Republicans have been casting about for someone to blame for their rapid succession of moral, ideological and legislative failures ever since Donald Trump settled into the Oval Office. No longer tethered together by their favorite scapegoat, Barack Obama, their ship has become unmoored amid a fleet of sinking campaign promises. The one thing on which they seem to agree is that they have to give their base someone to latch on to lest their glaring incompetency become the focus of 2018. So behold—Elizabeth Warren is the new Barack Obama, writes Pema Levy.
Republicans have decided to use Warren as a sort of boogeyman ahead of the 2018 midterm elections, when 10 Democratic senators are up for reelection in states Donald Trump won. By late February, the committee tasked with electing Republicans to the Senate launched digital ads attacking vulnerable Democrats by stating how often they had voted with Warren. [...]
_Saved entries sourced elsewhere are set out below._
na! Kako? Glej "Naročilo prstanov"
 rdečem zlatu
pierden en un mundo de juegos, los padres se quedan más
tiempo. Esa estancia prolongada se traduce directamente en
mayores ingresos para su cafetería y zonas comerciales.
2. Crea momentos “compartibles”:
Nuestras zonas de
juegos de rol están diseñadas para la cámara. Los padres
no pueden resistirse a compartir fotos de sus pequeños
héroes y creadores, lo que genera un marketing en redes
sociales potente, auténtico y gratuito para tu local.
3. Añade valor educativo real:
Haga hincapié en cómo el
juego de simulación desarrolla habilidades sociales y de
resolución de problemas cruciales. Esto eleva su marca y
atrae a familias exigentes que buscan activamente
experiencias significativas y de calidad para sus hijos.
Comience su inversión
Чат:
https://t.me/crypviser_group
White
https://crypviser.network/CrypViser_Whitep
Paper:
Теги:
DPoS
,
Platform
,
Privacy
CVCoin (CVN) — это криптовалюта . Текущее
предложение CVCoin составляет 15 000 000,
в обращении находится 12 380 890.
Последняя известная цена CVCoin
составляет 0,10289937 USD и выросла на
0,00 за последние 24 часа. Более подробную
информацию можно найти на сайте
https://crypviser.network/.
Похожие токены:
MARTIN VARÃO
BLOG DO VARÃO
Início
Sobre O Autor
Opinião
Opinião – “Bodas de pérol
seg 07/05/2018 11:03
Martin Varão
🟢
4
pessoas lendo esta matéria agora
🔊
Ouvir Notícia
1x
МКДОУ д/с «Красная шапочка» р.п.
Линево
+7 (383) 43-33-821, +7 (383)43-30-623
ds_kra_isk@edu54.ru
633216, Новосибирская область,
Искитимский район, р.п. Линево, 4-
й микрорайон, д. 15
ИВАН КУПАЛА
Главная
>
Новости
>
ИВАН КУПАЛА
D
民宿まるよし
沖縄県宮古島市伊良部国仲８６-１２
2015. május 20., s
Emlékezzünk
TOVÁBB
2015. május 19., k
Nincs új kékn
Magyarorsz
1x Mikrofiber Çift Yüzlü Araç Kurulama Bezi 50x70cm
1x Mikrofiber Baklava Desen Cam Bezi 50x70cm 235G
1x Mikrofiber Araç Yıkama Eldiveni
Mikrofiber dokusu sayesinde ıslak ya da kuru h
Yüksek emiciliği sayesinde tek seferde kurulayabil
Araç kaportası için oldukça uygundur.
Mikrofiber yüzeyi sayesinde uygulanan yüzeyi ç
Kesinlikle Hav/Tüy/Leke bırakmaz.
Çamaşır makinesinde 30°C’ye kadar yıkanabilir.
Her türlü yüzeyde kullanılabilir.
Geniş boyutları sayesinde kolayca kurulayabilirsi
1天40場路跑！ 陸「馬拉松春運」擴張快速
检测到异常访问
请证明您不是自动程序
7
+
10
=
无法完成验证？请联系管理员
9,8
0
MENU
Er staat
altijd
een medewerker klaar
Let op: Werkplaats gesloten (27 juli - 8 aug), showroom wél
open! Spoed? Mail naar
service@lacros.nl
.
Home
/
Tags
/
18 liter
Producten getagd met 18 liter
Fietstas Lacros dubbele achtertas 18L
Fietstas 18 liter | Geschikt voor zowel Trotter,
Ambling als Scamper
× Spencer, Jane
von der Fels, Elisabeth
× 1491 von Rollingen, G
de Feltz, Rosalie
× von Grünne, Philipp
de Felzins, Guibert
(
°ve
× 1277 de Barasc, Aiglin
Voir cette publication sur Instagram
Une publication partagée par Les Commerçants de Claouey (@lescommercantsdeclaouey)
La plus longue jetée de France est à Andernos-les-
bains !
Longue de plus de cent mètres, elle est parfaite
Warren, a household name and an unapologetic liberal, is an easy choice. Ford O'Connell, a Republican strategist in Washington, DC, says going after Warren is part of the Republican playbook for 2020, as well. "Always define your opponent before your opponent can define you," he says.
The notion that the GOP will be able to do anything whatsoever to distract voters from the governing meltdown they are now witnessing at the hands of Republicans is laughable. "Hey voters, forget that Russia-installed marionette occupying the White House and our health reform catastrophe seven years in the making—look over there at Elizabeth Warren. Now, that's one scary chick!" Gimme a break. Republicans releasing digital ads as early as last month is proof positive that they have to get a jump on campaigning because they’ve already hit the wall on governing.
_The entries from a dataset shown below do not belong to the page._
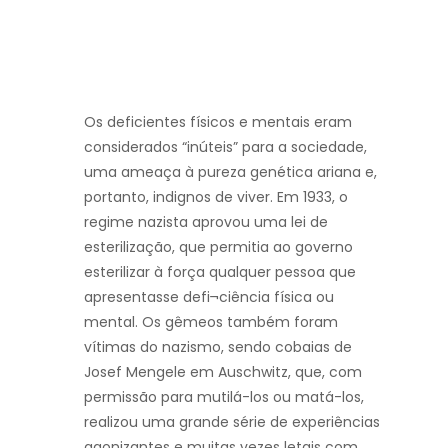
Os deficientes físicos e mentais eram
considerados “inúteis” para a sociedade,
uma ameaça à pureza genética ariana e,
portanto, indignos de viver. Em 1933, o
regime nazista aprovou uma lei de
esterilização, que permitia ao governo
esterilizar à força qualquer pessoa que
apresentasse defi¬ciência física ou
mental. Os gêmeos também foram
vítimas do nazismo, sendo cobaias de
Josef Mengele em Auschwitz, que, com
permissão para mutilá-los ou matá-los,
realizou uma grande série de experiências
agonizantes e muitas vezes letais com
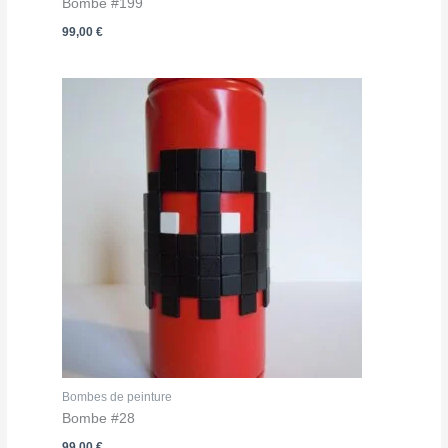
Bombe #199
99,00
€
Bombes de peinture
Bombe #28
99,00
€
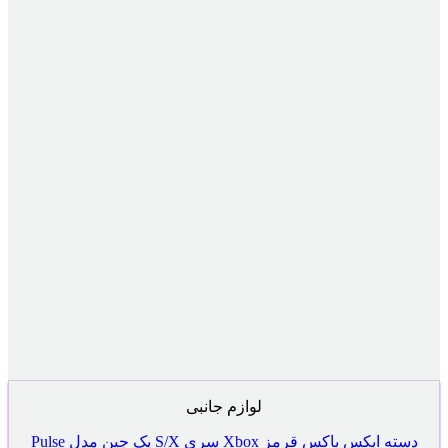
لوازم جانبی
دسته ایکس باکس قرمز Xbox سری S/X پک چین مدل Pulse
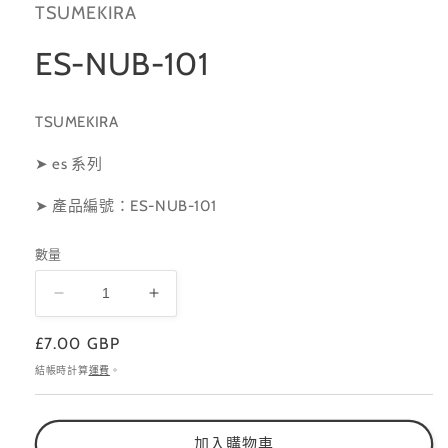
TSUMEKIRA
體
檔
案
ES-NUB-101
1
TSUMEKIRA
➤ es 系列
➤
產品編號：ES
-NUB-101
數量
ES-
ES-
NUB-
NUB-
定
£7.00 GBP
101
101
價
數
數
結帳時計算
運費
。
量
量
減
增
加入購物車
少
加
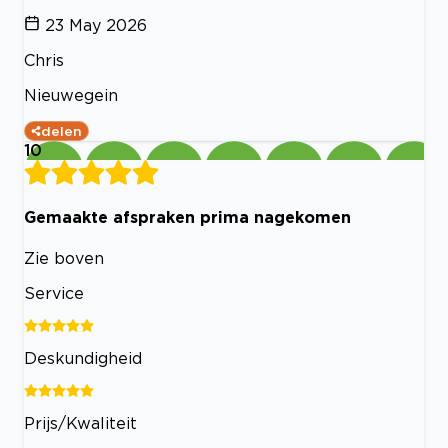
23 May 2026
Chris
Nieuwegein
delen
10
Gemaakte afspraken prima nagekomen
Zie boven
Service
Deskundigheid
Prijs/Kwaliteit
And if they think Warren will be a disaster in red states, that's certainly not what Missouri Democrat Jason Kander found during his 2016 Senate run. After deploying Warren in emails and at fundraisers, Kander campaign manager Abe Rakov says, bring it!
"After she was here, we saw our volunteer numbers go up, we saw our fundraising go up," he recalls. Over the course the election, he says, Kander's campaign had built up "a lot of evidence that it was sort of a Republican myth that she would cause us problems."
Dream on, GOP.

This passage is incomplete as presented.